Since mounting a board | substrate to a table with a positional accuracy of about 5 mm can be performed easily, an alignment mark can be detected reliably by making at least 5 mm vertically and horizontally centering around a photography reference position. Therefore, even if there is no reference pin for positioning provided in the conventional apparatus, it can be easily aligned. In addition, by making the reference pin unnecessary, problems (such as interference with scribe means) caused by the reference pin can be prevented.

In the above invention, the substrate may be an LTCC substrate.

In the LTCC substrate, the alignment mark is deformed during firing, but in this case, the alignment mark can be easily detected.

BRIEF DESCRIPTION OF THE DRAWINGS The perspective view which shows an example of the scribe apparatus for implementing one Example of the substrate processing method which concerns on this invention.
FIG. 2 is a diagram showing an example of a movement order of an imaging position centered on an imaging reference position when searching for an alignment mark image.

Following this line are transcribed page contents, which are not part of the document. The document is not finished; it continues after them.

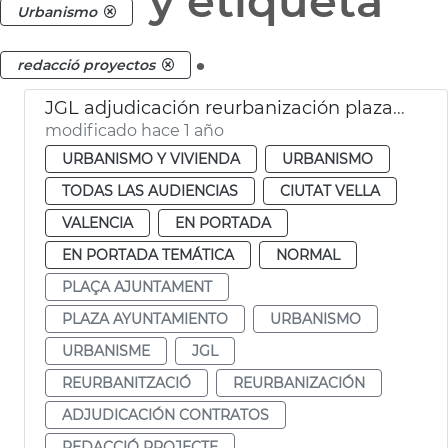
y etiqueta
Urbanismo
.
redacció proyectos
JGL adjudicación reurbanización plaza Ajuntament
modificado hace 1 año
URBANISMO Y VIVIENDA
URBANISMO
TODAS LAS AUDIENCIAS
CIUTAT VELLA
VALENCIA
EN PORTADA
EN PORTADA TEMÁTICA
NORMAL
PLAÇA AJUNTAMENT
PLAZA AYUNTAMIENTO
URBANISMO
URBANISME
JGL
REURBANITZACIÓ
REURBANIZACIÓN
ADJUDICACIÓN CONTRATOS
REDACCIÓ PROJECTE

FIG.
3 is a block diagram showing a control system of the scribe device;
4 is a plan view showing a modified state of the LTCC substrate;
5 is a perspective view showing an example of a conventional scribe device.
6 is a plan view showing a scribed substrate in a lattice shape;

Below, the substrate processing method of this invention is demonstrated in detail based on the Example which scribes an LTCC board | substrate.

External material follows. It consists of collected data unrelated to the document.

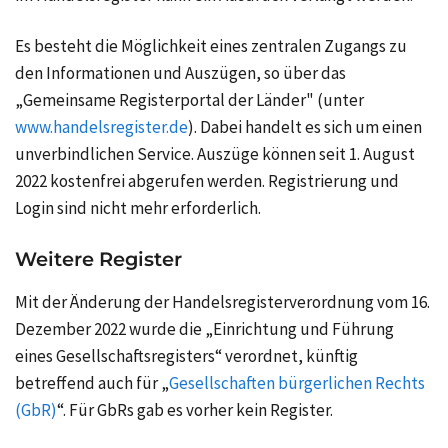
Es besteht die Möglichkeit eines zentralen Zugangs zu
den Informationen und Auszügen, so über das
„Gemeinsame Registerportal der Länder" (unter
www.handelsregister.de
). Dabei handelt es sich um einen
unverbindlichen Service. Auszüge können seit 1. August
2022 kostenfrei abgerufen werden. Registrierung und
Login sind nicht mehr erforderlich.
Weitere Register
Mit der Änderung der Handelsregisterverordnung vom 16.
Dezember 2022 wurde die „Einrichtung und Führung
eines Gesellschaftsregisters“ verordnet, künftig
betreffend auch für „
Gesellschaften bürgerlichen Rechts
(GbR)
“. Für GbRs gab es vorher kein Register.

1 is a perspective view showing an example of a scribing apparatus for scribing an LTCC substrate. This scribe device 1 is provided with the table 2 which can hold | maintain the LTCC board | substrate W by an adsorption mechanism (not shown). The table 2 is able to move along the rails 3 and 3 in the Y direction by driving the ball screw 4 by the motor M ₁ . Moreover, the table 2 is able to rotate in the horizontal plane by the drive part 5 in which the motor was built.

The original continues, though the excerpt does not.